▶ Problem:
Only the lines from the one containing "Webcam (1130, 17)" to the end of the entries should be written out, each exactly as it stands, both ends included.

Stored records:
::::::::

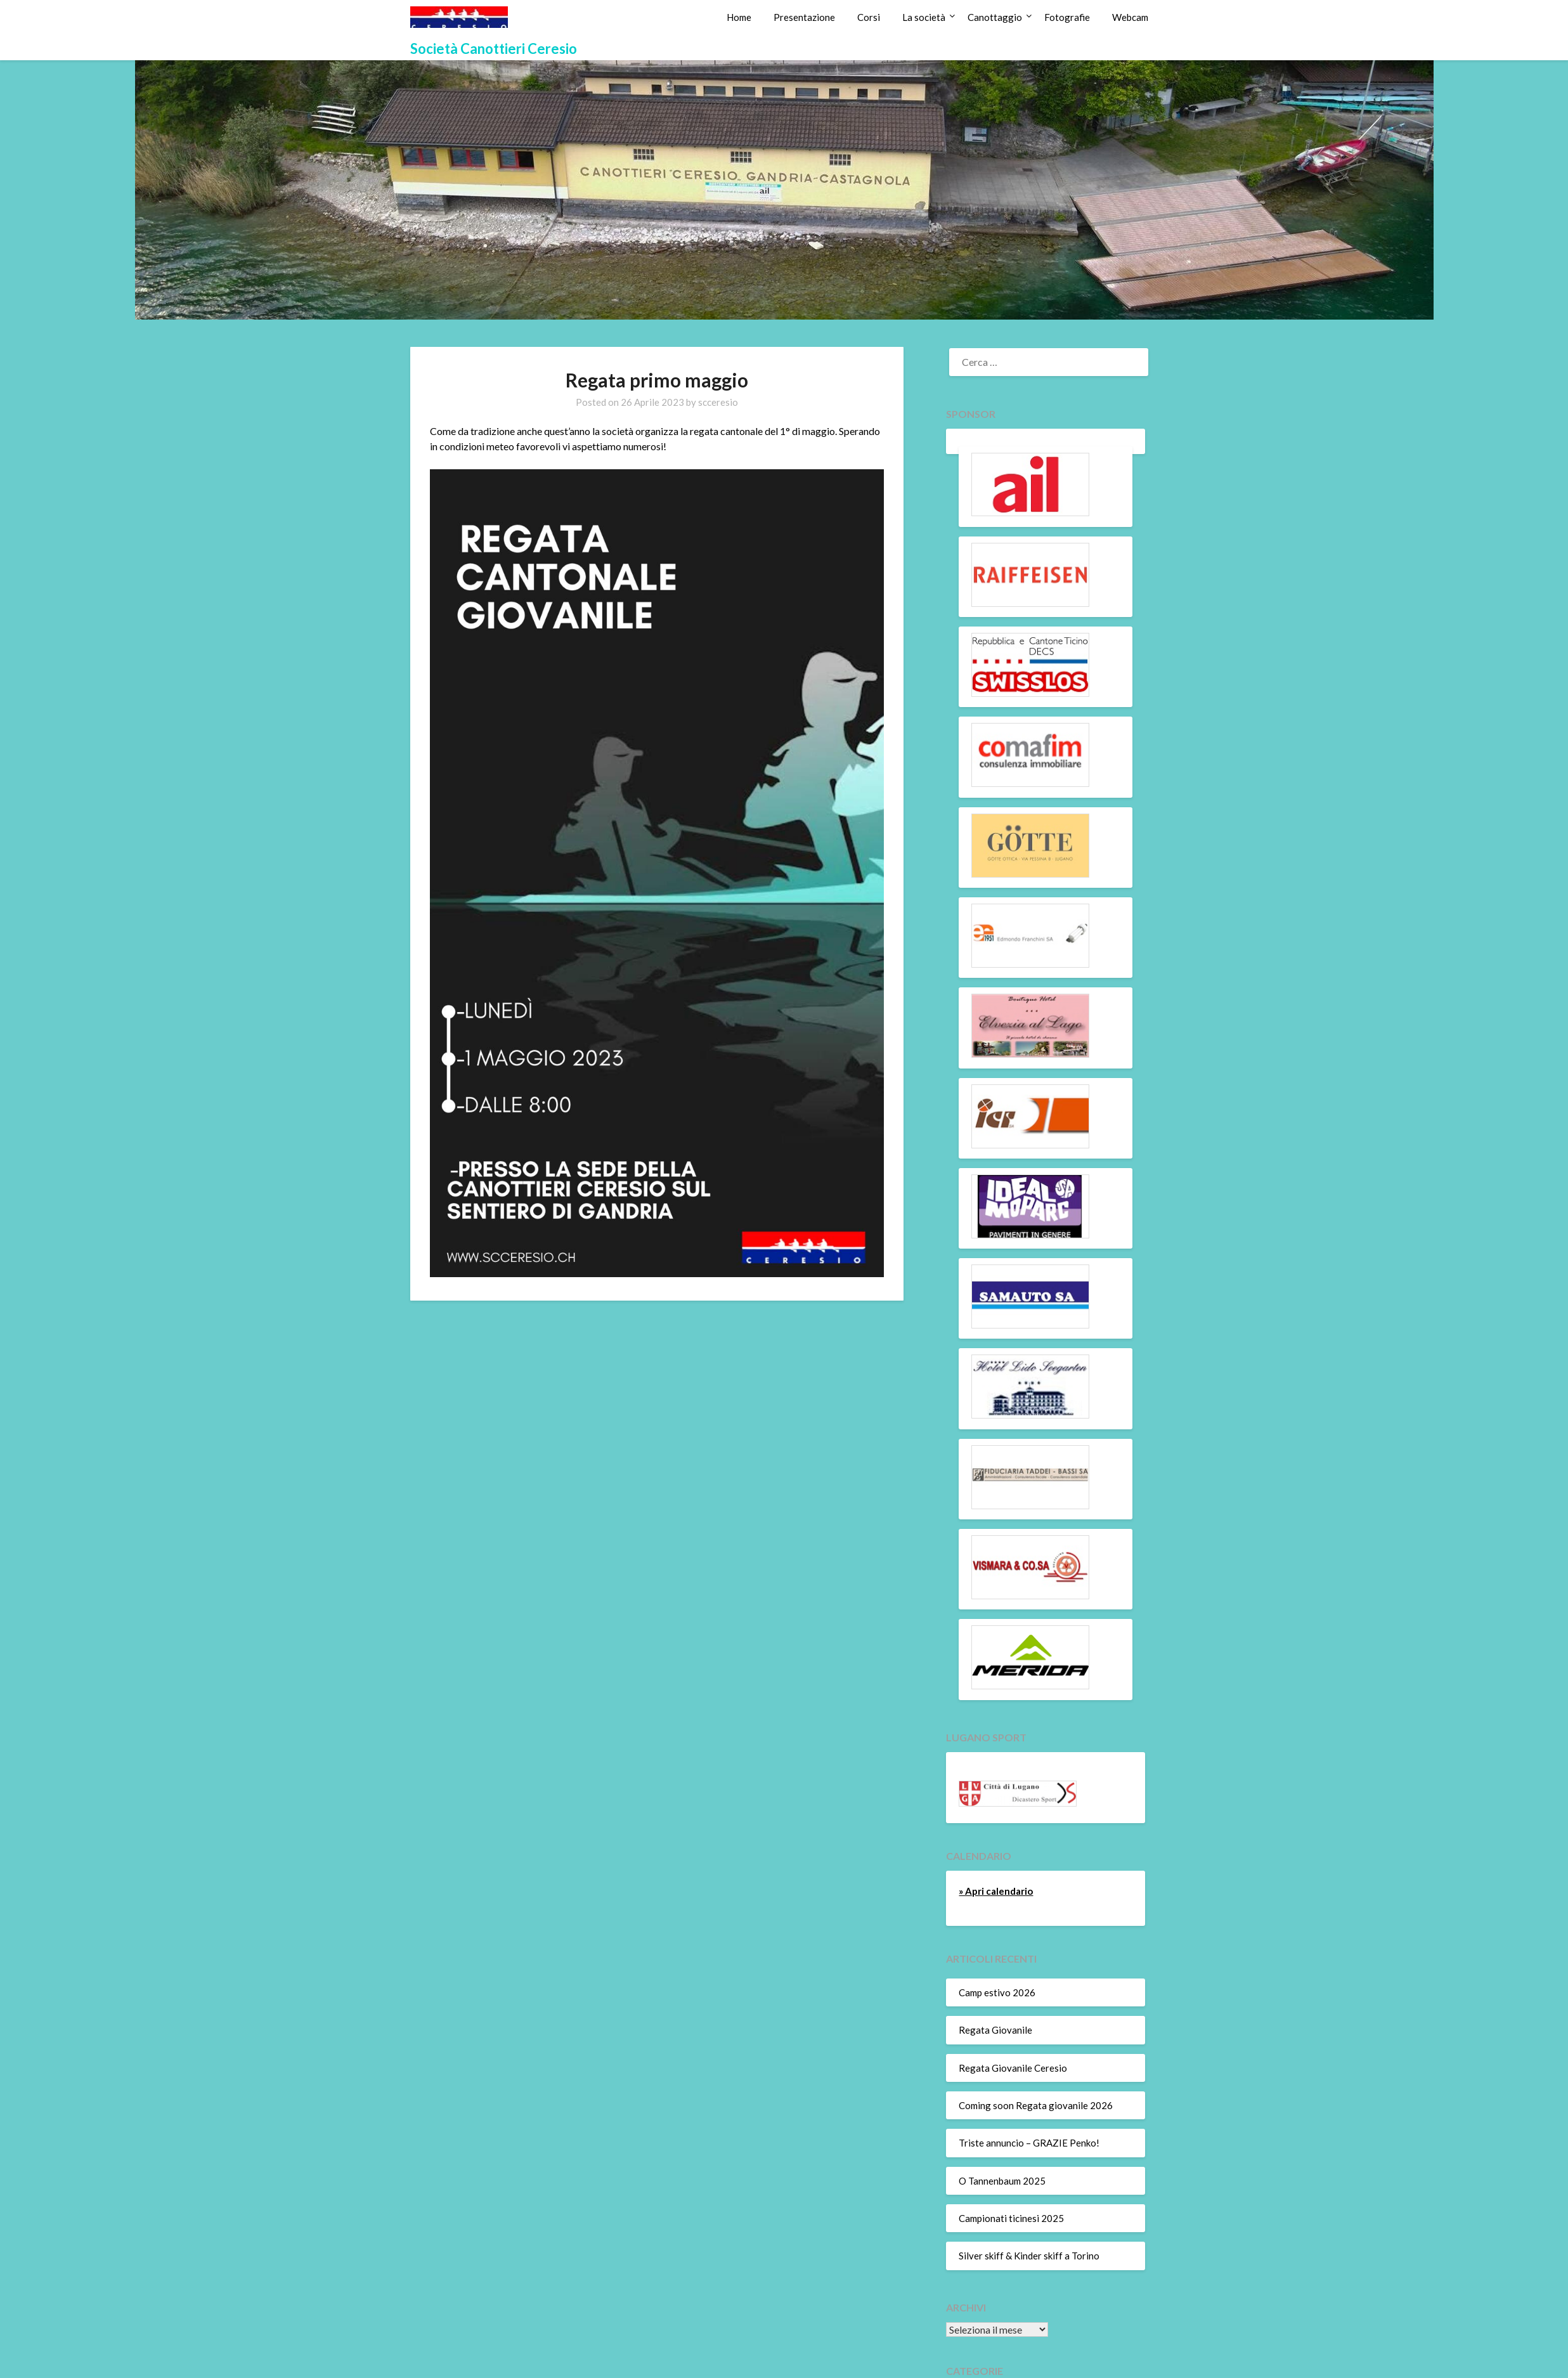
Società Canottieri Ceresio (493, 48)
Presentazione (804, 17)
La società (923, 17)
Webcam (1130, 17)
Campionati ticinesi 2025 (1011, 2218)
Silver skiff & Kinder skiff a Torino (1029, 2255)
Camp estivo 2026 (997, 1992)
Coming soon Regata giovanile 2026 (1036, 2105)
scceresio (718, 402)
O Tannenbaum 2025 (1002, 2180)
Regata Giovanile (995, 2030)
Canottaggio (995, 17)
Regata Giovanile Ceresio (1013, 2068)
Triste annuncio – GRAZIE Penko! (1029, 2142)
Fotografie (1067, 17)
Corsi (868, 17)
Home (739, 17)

::::::::

▶ Response to this exercise:
Webcam (1130, 17)
Campionati ticinesi 2025 (1011, 2218)
Silver skiff & Kinder skiff a Torino (1029, 2255)
Camp estivo 2026 (997, 1992)
Coming soon Regata giovanile 2026 (1036, 2105)
scceresio (718, 402)
O Tannenbaum 2025 (1002, 2180)
Regata Giovanile (995, 2030)
Canottaggio (995, 17)
Regata Giovanile Ceresio (1013, 2068)
Triste annuncio – GRAZIE Penko! (1029, 2142)
Fotografie (1067, 17)
Corsi (868, 17)
Home (739, 17)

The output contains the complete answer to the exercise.